If you can budget a bit more, seriously consider the 67Hp HPGC AC motor and curtis controller. you would get AC for around the same cost as a similar power DC system. The only limitation is it is a fairly low voltage (108 nominal) system. However in a gazelle replica weighing sub 2000lbs, that will be plenty of power.

If you haven't, attend an OEVA meeting and bring your ideas. You have some well known and very active EVers in your local community.

Good luck


----------



## anachlores (Sep 8, 2012)

Thanks for the reply.
I agree, with your conclusion about the batteries. I was under the impression AGMs didn't need a BMS, but since they do, I'm planning on switching to around 28 100AH wilson lifepo4 for a nominal of around 95-100v, though I could probably get away with a nominal of 80 and be fine for suburb driving. The price isn't nearly as bad as I thought it would be and I don't think it'll be much of an issue considering how much I'm putting into this anyway.

I'm still smitten with the idea of loosing the trannie and going with direct chain drives. Not so much due to weight, but to get rid of as much as I can of the old, crotchety ICE remainders. That and I know chain drives well. I don't mind the fabrication work that I know will be the trick in getting this to mount right. I am thinking about twin ADC L91-4003 for my motors since they are small and cheap-ish but should be able to provide enough kick if I need it. 2 of them will probably cost me slightly under $2000. I did the math and I think 5:1 is ideal, giving me 25-35mph at 1.75k-2.5k rpm at the motor shaft with 24" OD wheels. 4:1 will get me 1.4-1.9k rpm at the shaft but higher speeds are pretty much out of the question. I may have to test it out once I get everything built.

I'm hoping to run them in parallel off a single controller. I may run into speed synch issues and I know if one wheel looses traction, I could burn out the controller, but this is a fair weather, road only vehicle anyway. I may also switch to the soliton 1. I feel like I won't need more than the 250amps/motor the jr. can provide, but I'll need to do some torque calculations for hills to be safe and avoid stalling in traffic like a tool in a manual.

I estimate the body will end up at around 4-600 pounds or less, depending on how fancy I get with the interior and diy hardtop roof.
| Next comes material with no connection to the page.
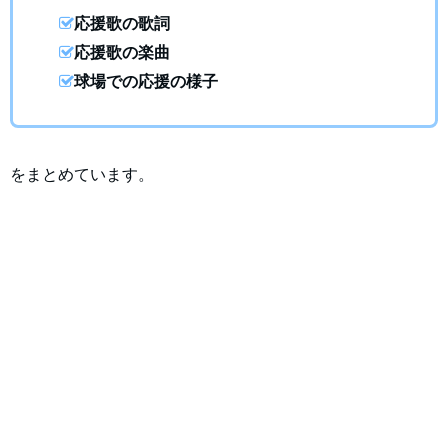
応援歌の歌詞
応援歌の楽曲
球場での応援の様子
をまとめています。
Batteries will weigh in at ~230lb, not including the BMS and stupid amount of copper I'll need. frame and chassis weight is highly variable due to availability of donor vehicles and how crazy I go in overbuilding the frame.

As far as fabrication, I can source the 5:1 chain gearing fairly easily, the only trick will be getting the CV joints on the frame and the sprockets interfaced to the motor and cv shafts.

I do hope to get around to an OEVA meet, but it's a bit far away and I'd take me a while on the bus. I'll get around to it eventually. I won't be able to start building anytime soon anyway. Insuring the donor car at my age will cost an arm and a leg.


----------



## anachlores (Sep 8, 2012)

Just a quick conceptual update...

Pack voltage is to be upgraded to 160v or higher @ 100AH. A far cry from my original 96v @ 100AH, but this seems to be the sweet spot for range vs. cost and weight. I still hope to go with the balqon/winston batteries, though their stock seems to flux a lot. If not, Calb it is.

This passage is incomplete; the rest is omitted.